By Ed Enright | Published September 2018
The eight chamber pieces for alto saxophone and string quartet that constitute Miguel Zenón’s Yo Soy La Tradición pair structural beauty with emotional urgency while celebrating Puerto Rico’s cultural, religious and musical traditions.
The hour-long suite originally was commissioned by Chicago’s Hyde Park Jazz Festival, where it made its premiere in a September 2016 concert that featured the San Juan-born saxophonist in collaboration with the locally based Spektral Quartet. Now available as a studio recording featuring the same lineup of artists, Yo Soy La Tradición runs far deeper than your typical horn-plus-strings album. Spektral Quartet, known for its fearless outlook and a proven ability to create seamless connections across centuries of classical music, is a driving force on the album, interacting directly with Zenón as the saxophonist develops motifs and improvisations drawn from more than a decade’s worth of field research into Puerto Rican traditions. While folkloric in its origins, the music here is decidedly modern, a complex, multi-layered weave of new music and progressive jazz that marks a high point of Zenón’s ever-evolving oeuvre.
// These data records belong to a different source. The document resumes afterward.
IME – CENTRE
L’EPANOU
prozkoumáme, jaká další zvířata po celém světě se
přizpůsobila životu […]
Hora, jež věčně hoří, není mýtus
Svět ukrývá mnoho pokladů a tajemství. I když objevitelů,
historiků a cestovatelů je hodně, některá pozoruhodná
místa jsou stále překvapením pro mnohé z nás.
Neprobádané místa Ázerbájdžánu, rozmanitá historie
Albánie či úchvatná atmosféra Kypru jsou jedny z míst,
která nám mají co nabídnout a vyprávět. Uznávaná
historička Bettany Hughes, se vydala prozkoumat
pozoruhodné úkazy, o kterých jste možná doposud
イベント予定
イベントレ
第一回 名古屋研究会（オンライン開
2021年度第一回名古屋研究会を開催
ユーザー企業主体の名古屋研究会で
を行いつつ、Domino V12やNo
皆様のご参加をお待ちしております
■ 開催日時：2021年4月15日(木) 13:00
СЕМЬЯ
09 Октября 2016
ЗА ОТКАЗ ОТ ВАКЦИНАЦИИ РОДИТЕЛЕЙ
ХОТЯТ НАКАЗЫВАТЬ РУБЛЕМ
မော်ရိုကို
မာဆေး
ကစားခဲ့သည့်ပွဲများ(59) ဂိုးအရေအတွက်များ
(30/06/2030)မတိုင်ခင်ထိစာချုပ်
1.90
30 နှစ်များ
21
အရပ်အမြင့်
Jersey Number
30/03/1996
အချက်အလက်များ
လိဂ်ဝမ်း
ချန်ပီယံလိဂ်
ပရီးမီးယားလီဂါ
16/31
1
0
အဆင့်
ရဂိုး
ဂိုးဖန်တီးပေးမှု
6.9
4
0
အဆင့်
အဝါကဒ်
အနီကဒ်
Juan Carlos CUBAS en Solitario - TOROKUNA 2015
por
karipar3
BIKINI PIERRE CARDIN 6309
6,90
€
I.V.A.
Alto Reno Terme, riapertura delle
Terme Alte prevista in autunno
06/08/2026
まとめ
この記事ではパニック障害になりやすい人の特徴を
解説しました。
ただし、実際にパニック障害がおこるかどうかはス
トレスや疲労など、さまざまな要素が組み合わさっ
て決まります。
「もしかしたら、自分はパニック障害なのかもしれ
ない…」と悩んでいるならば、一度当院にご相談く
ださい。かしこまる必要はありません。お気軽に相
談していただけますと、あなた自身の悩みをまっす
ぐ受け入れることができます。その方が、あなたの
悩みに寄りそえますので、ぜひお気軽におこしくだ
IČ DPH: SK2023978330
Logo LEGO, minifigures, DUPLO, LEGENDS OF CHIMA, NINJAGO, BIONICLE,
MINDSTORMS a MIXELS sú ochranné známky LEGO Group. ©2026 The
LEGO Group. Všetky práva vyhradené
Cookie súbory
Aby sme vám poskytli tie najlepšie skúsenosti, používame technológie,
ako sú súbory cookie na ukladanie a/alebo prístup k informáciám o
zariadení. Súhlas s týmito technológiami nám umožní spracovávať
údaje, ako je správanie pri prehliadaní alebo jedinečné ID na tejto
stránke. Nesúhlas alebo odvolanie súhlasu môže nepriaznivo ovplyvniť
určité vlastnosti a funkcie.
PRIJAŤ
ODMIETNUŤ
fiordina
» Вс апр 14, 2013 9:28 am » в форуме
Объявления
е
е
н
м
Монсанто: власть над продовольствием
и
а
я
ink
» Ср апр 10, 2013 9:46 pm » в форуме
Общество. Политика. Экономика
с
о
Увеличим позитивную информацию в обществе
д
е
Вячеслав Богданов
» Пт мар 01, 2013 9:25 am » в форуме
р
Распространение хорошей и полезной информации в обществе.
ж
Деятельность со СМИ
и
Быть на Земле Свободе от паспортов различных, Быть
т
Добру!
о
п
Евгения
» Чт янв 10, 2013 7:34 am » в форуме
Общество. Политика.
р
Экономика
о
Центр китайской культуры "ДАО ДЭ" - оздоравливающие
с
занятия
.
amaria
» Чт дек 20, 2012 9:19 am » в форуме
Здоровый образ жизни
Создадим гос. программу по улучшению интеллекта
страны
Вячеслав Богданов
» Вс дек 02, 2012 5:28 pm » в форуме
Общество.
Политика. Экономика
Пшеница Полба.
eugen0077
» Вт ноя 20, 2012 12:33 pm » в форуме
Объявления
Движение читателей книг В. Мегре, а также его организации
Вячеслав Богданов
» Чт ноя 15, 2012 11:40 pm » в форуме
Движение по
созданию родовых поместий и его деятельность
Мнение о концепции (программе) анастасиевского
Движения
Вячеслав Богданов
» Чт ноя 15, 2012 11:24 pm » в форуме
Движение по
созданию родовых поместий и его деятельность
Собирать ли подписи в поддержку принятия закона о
It all comes together beautifully. Yo Soy La Tradición makes a profound statement about finding common ground between seemingly disparate musical genres and discovering the spiritual source of one’s artistic identity.
Zenón and the Spektral Quartet will perform the piece as a benefit concert for Puerto Rican hurricane relief on Sept. 21 at the Segundo Ruiz Belvis Cultural Center in Chicago.